ユビキタスAIコーポレーションは、IoT機器開発の現場ではセキュリティ対策を開発プロセスの観点から取り組まなければならないと説明します。例えば元々ネットワークにつながらないつもりで作った製品がネットワークにつながったらどうなるのか、通常と違ってライフサイクルが長くなったり、影響範囲が広くなったりしたらどうなるのかなど、きちんと検討しておくべきことは多くあります。特に通信の部分では、IoT機器そのものへの脅威の存在を考えるべきでしょう。
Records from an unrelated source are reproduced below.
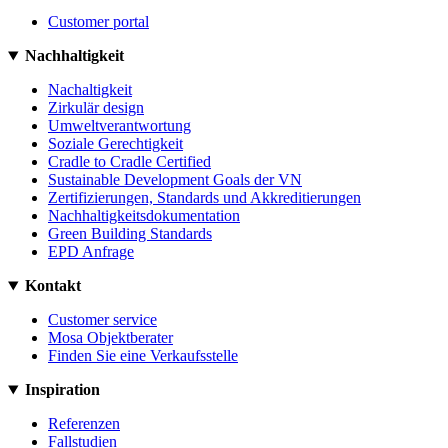
Customer portal
Nachhaltigkeit
Nachaltigkeit
Zirkulär design
Umweltverantwortung
Soziale Gerechtigkeit
Cradle to Cradle Certified
Sustainable Development Goals der VN
Zertifizierungen, Standards und Akkreditierungen
Nachhaltigkeitsdokumentation
Green Building Standards
EPD Anfrage
Kontakt
Customer service
Mosa Objektberater
Finden Sie eine Verkaufsstelle
Inspiration
Referenzen
Fallstudien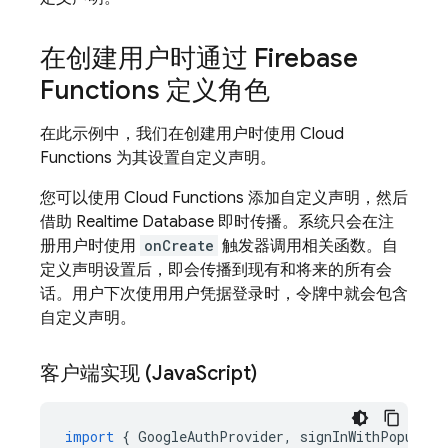
在创建用户时通过 Firebase
Functions 定义角色
在此示例中，我们在创建用户时使用
Cloud
Functions
为其设置自定义声明。
您可以使用
Cloud Functions
添加自定义声明，然后
借助
Realtime Database
即时传播。系统只会在注
册用户时使用
onCreate
触发器调用相关函数。自
定义声明设置后，即会传播到现有和将来的所有会
话。用户下次使用用户凭据登录时，令牌中就会包含
自定义声明。
客户端实现 (Java
Script)
import
{
GoogleAuthProvider
,
signInWithPopup
,
g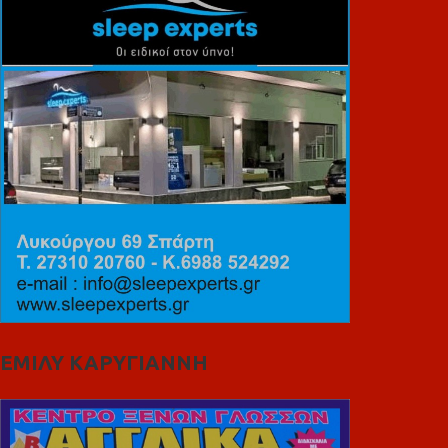
ΕΜΙΛΥ ΚΑΡΥΓΙΑΝΝΗ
IoT機器開発プロセスのポイントは以下のようになります。

また、同社では機器の保守についても企画段階から考えて行うのが肝要だといいます。常にベストプラクティスは変わるので、絶えず確認が必要でありその時点での最良なものを使わなければならないというPDCAが必要になります。さらにIoT機器のサプライチェーンを考えると、開発から製造、設置、運用、廃棄までのセキュリティ対策を開発段階から考慮しなければなりません。

セミナーでは、IoT機器に応じた証明書を活用した安全なサービス運用、IoT機器とクラウドの進化を見据えたシステム構成、暗号境界、信頼境界を考慮した開発プロセスの実践などについて説明しました。その中でも「暗号境界と信頼境界」は重要な概念です。物理的な資産を守ることを例に考えると、しっかりした金庫を用意することが「信頼境界」、その金庫に資産を入れてきちんと鍵を締めることが「暗号境界」になります。この部分は重要性が高いとして、セミナーではいくつかの事例を紹介しながら解説を行いました。

また、同社では、ファジングからペネトレーションまでの動的なテスト、脆弱性検証ができるサービスをコンサルティングするほか、デバイスライフマネジメントを実現するソリューションなども提供しています。開発者の皆さんには是非利用を検討してほしいとアピールしました。